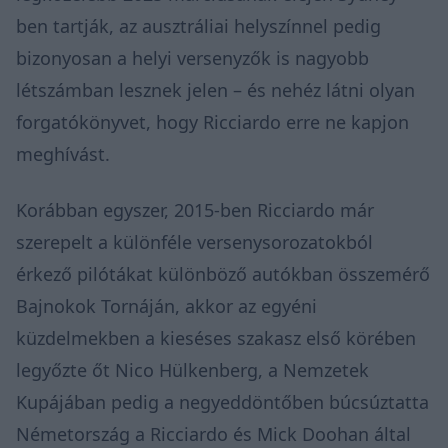
ben tartják, az ausztráliai helyszínnel pedig
bizonyosan a helyi versenyzők is nagyobb
létszámban lesznek jelen – és nehéz látni olyan
forgatókönyvet, hogy Ricciardo erre ne kapjon
meghívást.
Korábban egyszer, 2015-ben Ricciardo már
szerepelt a különféle versenysorozatokból
érkező pilótákat különböző autókban összemérő
Bajnokok Tornáján, akkor az egyéni
küzdelmekben a kieséses szakasz első körében
legyőzte őt Nico Hülkenberg, a Nemzetek
Kupájában pedig a negyeddöntőben búcsúztatta
Németország a Ricciardo és Mick Doohan által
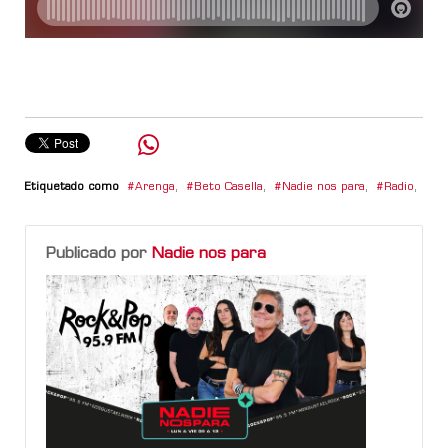
Etiquetado como
Arenga
,
Beto Casella
,
Nadie nos para
,
Radio
,
Publicado por
Nadie nos para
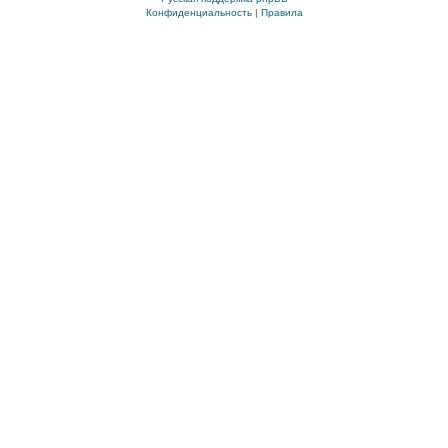
Конфиденциальность
|
Правила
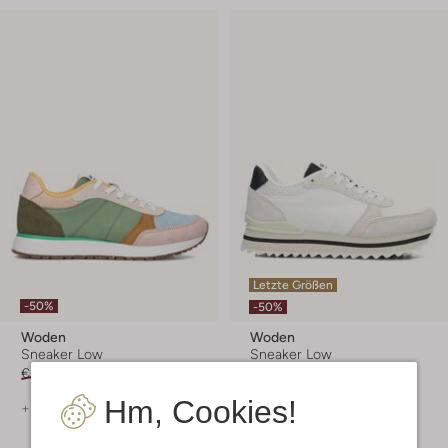
Letzte Größen
-50%
-50%
Woden
Woden
Sneaker Low
Sneaker Low
€ 119,99
€ 59,99
€ 139,99
€ 69,99
Hm, Cookies!
+ mehr farben
+ mehr farben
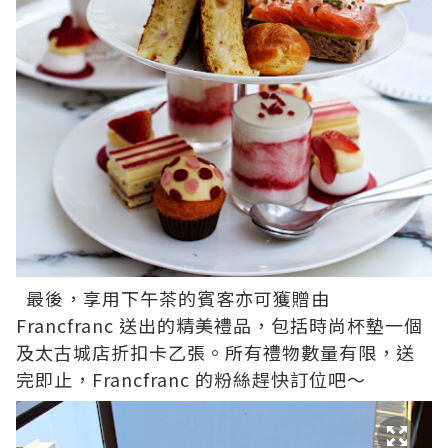
最後，享用下午茶的賓客亦可獲贈由
Francfranc 送出的精美禮品，包括時尚杯墊一個
及太古城店折扣卡乙張。所有禮物數量有限，送
完即止，Francfranc 的粉絲趕快訂位吧～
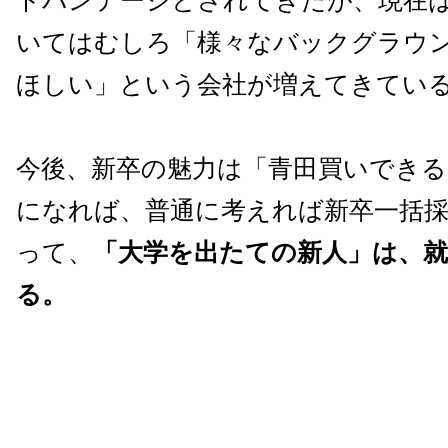
ドバンテージとされてきたが、現在
いてはむしろ「様々なバックグラウ
ほしい」という会社が増えてきてい
今後、新卒の魅力は「青田買いでき
になれば、普通に考えれば新卒一括
って、
「大学を出たての新人」は、
る。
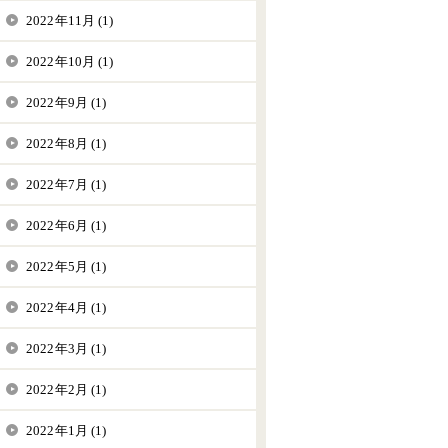
2022年11月 (1)
2022年10月 (1)
2022年9月 (1)
2022年8月 (1)
2022年7月 (1)
2022年6月 (1)
2022年5月 (1)
2022年4月 (1)
2022年3月 (1)
2022年2月 (1)
2022年1月 (1)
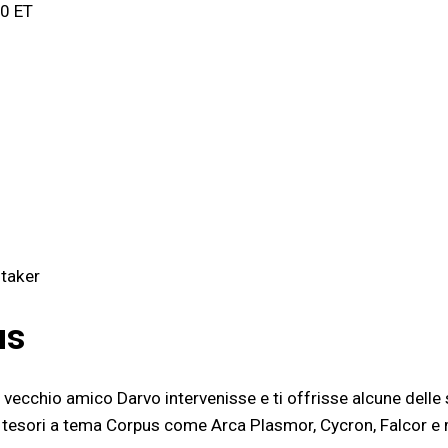
00 ET
utaker
us
vecchio amico Darvo intervenisse e ti offrisse alcune delle s
 tesori a tema Corpus come Arca Plasmor, Cycron, Falcor e mo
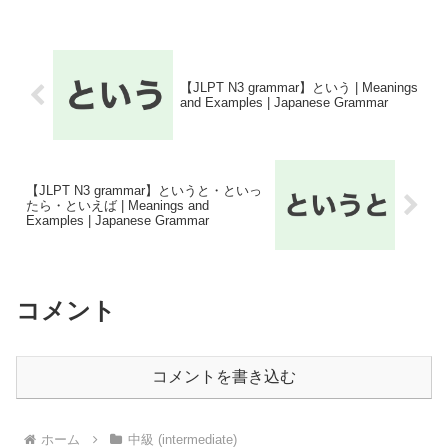
【JLPT N3 grammar】という | Meanings
and Examples | Japanese Grammar
【JLPT N3 grammar】というと・といっ
たら・といえば | Meanings and
Examples | Japanese Grammar
コメント
コメントを書き込む
ホーム
中級 (intermediate)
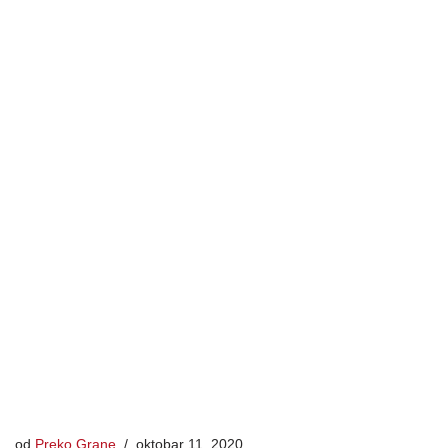
od
Preko Grane
oktobar 11, 2020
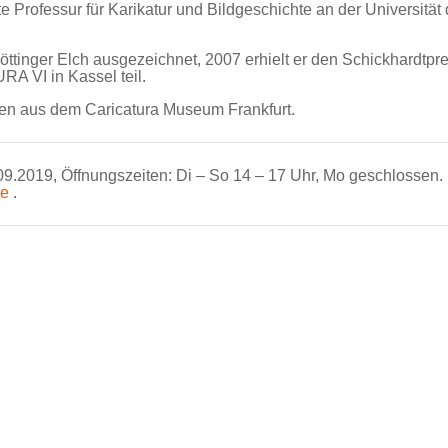
e Professur für Karikatur und Bildgeschichte an der Universität
öttinger Elch ausgezeichnet, 2007 erhielt er den Schickhardtpre
A VI in Kassel teil.
ben aus dem Caricatura Museum Frankfurt.
5.09.2019, Öffnungszeiten: Di – So 14 – 17 Uhr, Mo geschlossen.
de
.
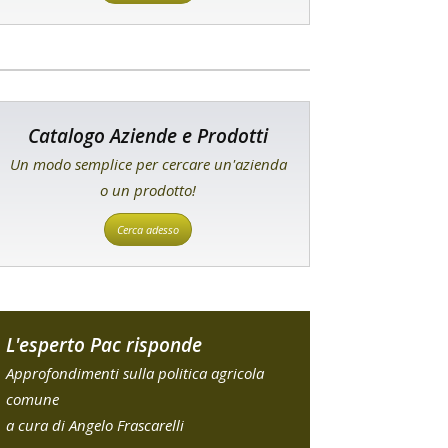
Catalogo Aziende e Prodotti
Un modo semplice per cercare un'azienda
o un prodotto!
Cerca adesso
L'esperto Pac risponde
Approfondimenti sulla politica agricola
comune
a cura di Angelo Frascarelli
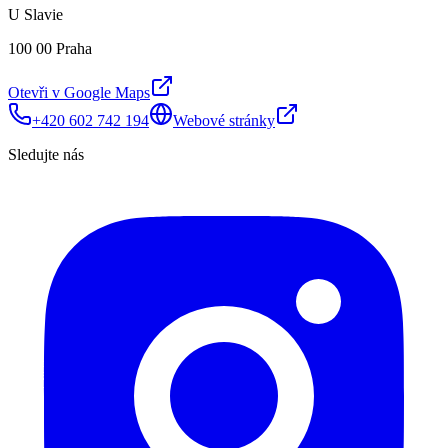
U Slavie
100 00 Praha
Otevři v Google Maps
+420 602 742 194
Webové stránky
Sledujte nás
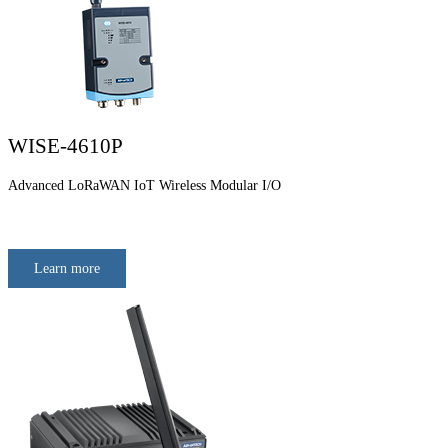
WISE-4610P
Advanced LoRaWAN IoT Wireless Modular I/O
Learn more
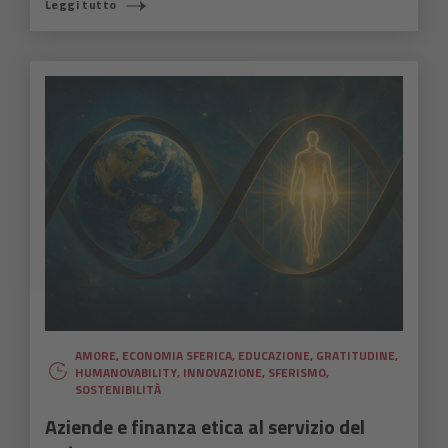
Leggi tutto
AMORE
,
ECONOMIA SFERICA
,
EDUCAZIONE
,
GRATITUDINE
,
HUMANOVABILITY
,
INNOVAZIONE
,
SFERISMO
,
SOSTENIBILITÀ
Aziende e finanza etica al servizio del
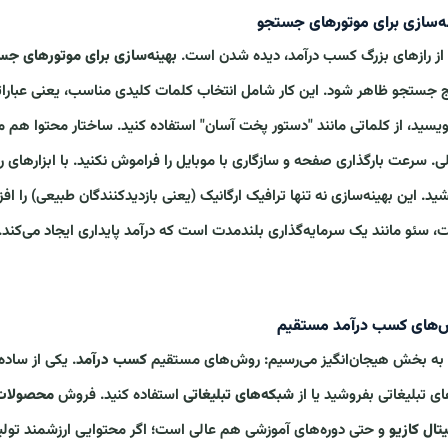
ه‌سازی برای موتورهای جستجو
از رازهای بزرگ کسب درآمد، دیده شدن است.
بهینه‌سازی برای موتورهای جس
ج جستجو ظاهر شود. این کار شامل انتخاب کلمات کلیدی مناسب، یعنی عباراتی
ویسید، از کلماتی مانند "دستور پخت آسان" استفاده کنید. ساختار محتوا هم 
ی. سرعت بارگذاری صفحه و سازگاری با موبایل را فراموش نکنید. با ابزارهای رای
ید. این بهینه‌سازی نه تنها ترافیک ارگانیک (یعنی بازدیدکنندگان طبیعی) را ا
ت، سئو مانند یک سرمایه‌گذاری بلندمدت است که درآمد پایداری ایجاد می‌کند.
‌های کسب درآمد مستقیم
 به بخش هیجان‌انگیز می‌رسیم: روش‌های مستقیم
کسب درآمد
. یکی از ساده
ای تبلیغاتی بفروشید یا از
شبکه‌های تبلیغاتی
استفاده کنید. فروش
محصولات 
تال کازیو
و حتی دوره‌های آموزشی هم عالی است؛ اگر محتوایی ارزشمند تولی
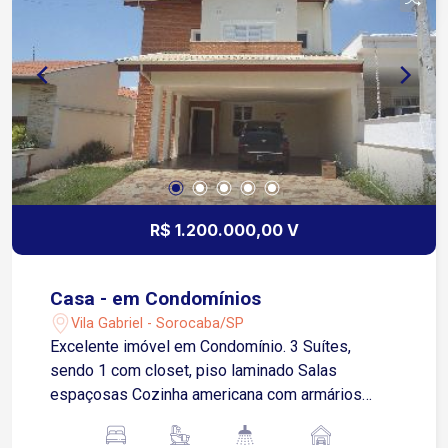
R$ 1.200.000,00 V
Casa - em Condomínios
Vila Gabriel - Sorocaba/SP
Excelente imóvel em Condomínio. 3 Suítes,
sendo 1 com closet, piso laminado Salas
espaçosas Cozinha americana com armários
modulados Escritório ( Reversível para Suíte )
Lavabo Lavanderia Área gourmet com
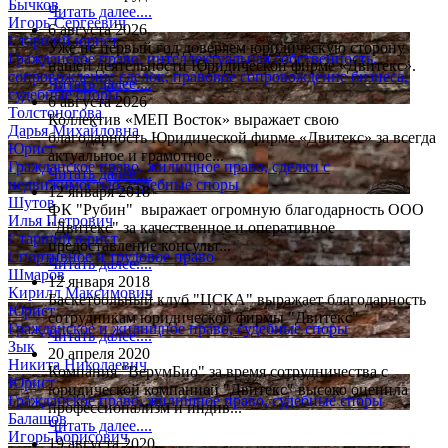
Бычков
Читать далее....
Игорь Сергеевич
6 августа 2026
Старший юрист
Уже не первый год доверяем юридическую сторону
Гражданское право, интеллектуальная собственность,
нашей деятельности Юридической фирме «Двитекс».
сопровождение сделок, правовое сопровождение бизнеса,
Читать далее....
судебные споры
6 августа 2026
Толстоногова
Коллектив «МЕП Восток» выражает свою
Дарья Михайловна
благодарность Юридической фирме «Двитекс» за всегда
Юрист
актуальное и грамотное...
Гражданское право, жилищное право, сделки с
Читать далее....
недвижимостью, судебные споры
12 января 2018
Шутов
ФК "Рубин" выражает огромную благодарность ООО
Илья Петрович
"Двитекс" за качественное и оперативное
Старший юрист
предоставление консульт...
Спортивное и трудовое право
Читать далее....
Шмаров
12 января 2018
Кирилл Максимович
Баскетбольный клуб "ЦСКА" выражает благодарность
Юрист
сотрудникам юридической фирмы "Двитекс"
Гражданское и жилищное право, судебные споры
Читать далее....
Зык
20 апреля 2020
Никита Николаевич
Компания "ВерумБио" за время сотрудничества с
Юрист
юридической компанией "Двитекс" высоко оценила
Гражданское право, жилищное право, судебные споры
профессионализм и индив...
Балашов
Читать далее....
Игорь Борисович
19 августа 2020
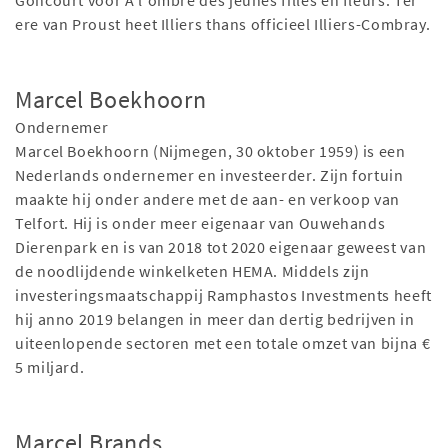
Goncourt voor À l'ombre des jeunes filles en fleurs. Ter
ere van Proust heet Illiers thans officieel Illiers-Combray.
Marcel Boekhoorn
Ondernemer
Marcel Boekhoorn (Nijmegen, 30 oktober 1959) is een
Nederlands ondernemer en investeerder. Zijn fortuin
maakte hij onder andere met de aan- en verkoop van
Telfort. Hij is onder meer eigenaar van Ouwehands
Dierenpark en is van 2018 tot 2020 eigenaar geweest van
de noodlijdende winkelketen HEMA. Middels zijn
investeringsmaatschappij Ramphastos Investments heeft
hij anno 2019 belangen in meer dan dertig bedrijven in
uiteenlopende sectoren met een totale omzet van bijna €
5 miljard.
Marcel Brands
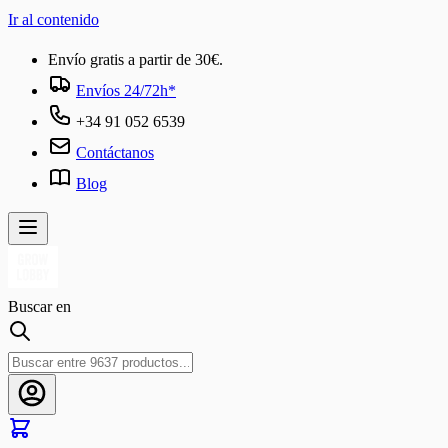
Ir al contenido
Envío gratis a partir de 30€.
Envíos 24/72h*
+34 91 052 6539
Contáctanos
Blog
Buscar en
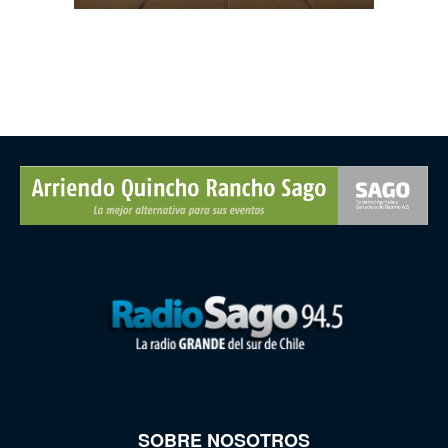
SOBRE NOSOTROS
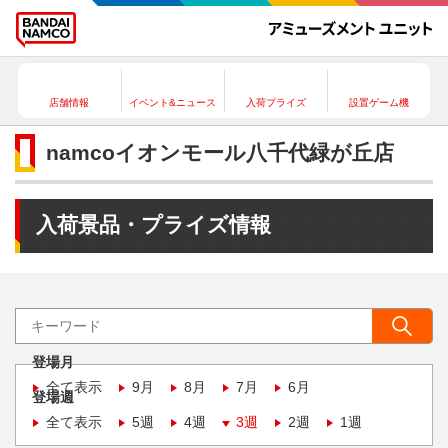
店舗情報
イベント&ニュース
入荷プライズ
設置ゲーム機
namcoイオンモール八千代緑が丘店
入荷景品・プライズ情報
登場月
全て表示
9月
8月
7月
6月
登場週
全て表示
5週
4週
3週
2週
1週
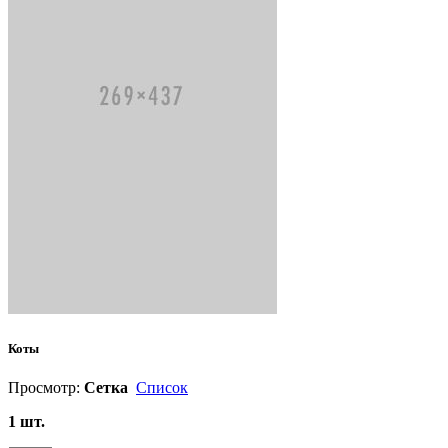
Коты
Просмотр:
Сетка
Список
1 шт.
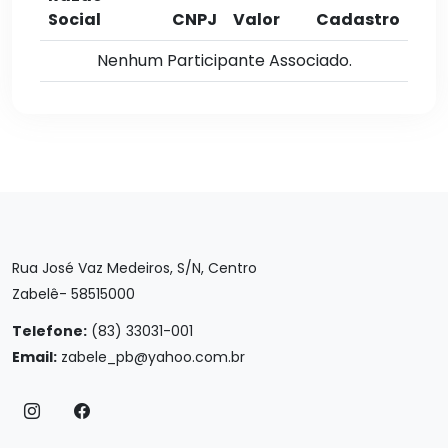
Social
CNPJ
Valor
Cadastro
Nenhum Participante Associado.
Rua José Vaz Medeiros, S/N, Centro
Zabelê- 58515000
Telefone:
(83) 33031-001
Email:
zabele_pb@yahoo.com.br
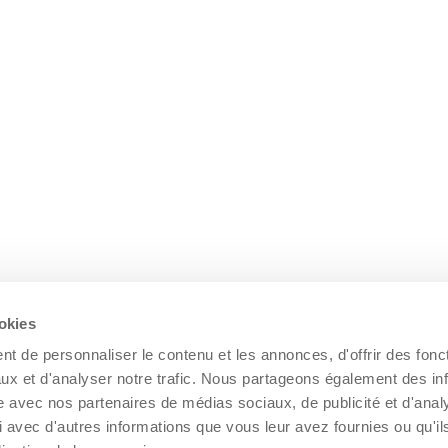
ookies
t de personnaliser le contenu et les annonces, d'offrir des fonct
ux et d'analyser notre trafic. Nous partageons également des in
site avec nos partenaires de médias sociaux, de publicité et d'anal
 avec d'autres informations que vous leur avez fournies ou qu'il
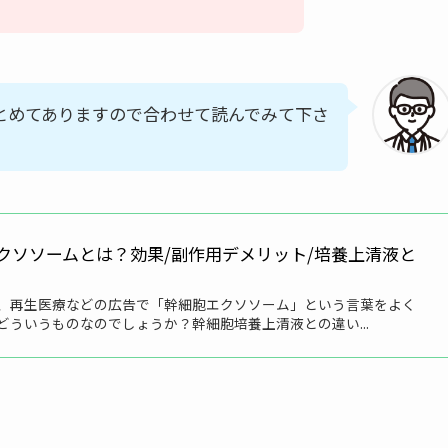
とめてありますので合わせて読んでみて下さ
クソソームとは？効果/副作用デメリット/培養上清液と
、再生医療などの広告で「幹細胞エクソソーム」という言葉をよく
どういうものなのでしょうか？幹細胞培養上清液との違い...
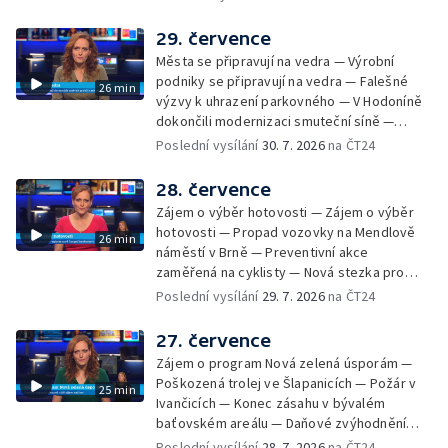
Radhoštěm — Dopady horka na lidský
organismus — Kybernetický incident na
29. července
Masarykově univerzitě — Slavnostní
Města se připravují na vedra — Výrobní
vyřazení absolventů Univerzity obran —
podniky se připravují na vedra — Falešné
26 min
Letní kurzy umění pro mladé — Mobilní
výzvy k uhrazení parkovného — V Hodoníně
kurníky pomáhají na poli
dokončili modernizaci smuteční síně —
Chybějící toalety u dětských hřišť —
Poslední vysílání
30. 7. 2026
na ČT24
Zadržování vody v krajině — Demolice
bývalého nákupního domu Letná — Končí 52.
28. července
ročník Letní filmové školy — 3. ročník
Zájem o výběr hotovosti — Zájem o výběr
komunitní akce Stůl ve středu — Cesta na
hotovosti — Propad vozovky na Mendlově
26 min
podporu paliativní péče
náměstí v Brně — Preventivní akce
zaměřená na cyklisty — Nová stezka pro
cyklisty na Zlínsku — Letecká linka mezi
Poslední vysílání
29. 7. 2026
na ČT24
Brnem a Frankfurtem — Vědci budou
pozorovat zatmění Slunce — Den AČFK na
27. července
Letní filmové škole — Milan Uhde slaví 90 let
Zájem o program Nová zelená úsporám —
— Rekonstrukce vojenského srubu
Poškozená trolej ve Šlapanicích — Požár v
25 min
Ivančicích — Konec zásahu v bývalém
baťovském areálu — Daňové zvýhodnění
vína — Výhružky na magistrátu v Olomouci —
Poslední vysílání
28. 7. 2026
na ČT24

**Exercise goal:**
Return the material line for line, from its beginning to the line that contains "szerepelt a különféle versenysorozatokból", with the pictures left out.

**Answer:**
ben tartják, az ausztráliai helyszínnel pedig
bizonyosan a helyi versenyzők is nagyobb
létszámban lesznek jelen – és nehéz látni olyan
forgatókönyvet, hogy Ricciardo erre ne kapjon
meghívást.
Korábban egyszer, 2015-ben Ricciardo már
szerepelt a különféle versenysorozatokból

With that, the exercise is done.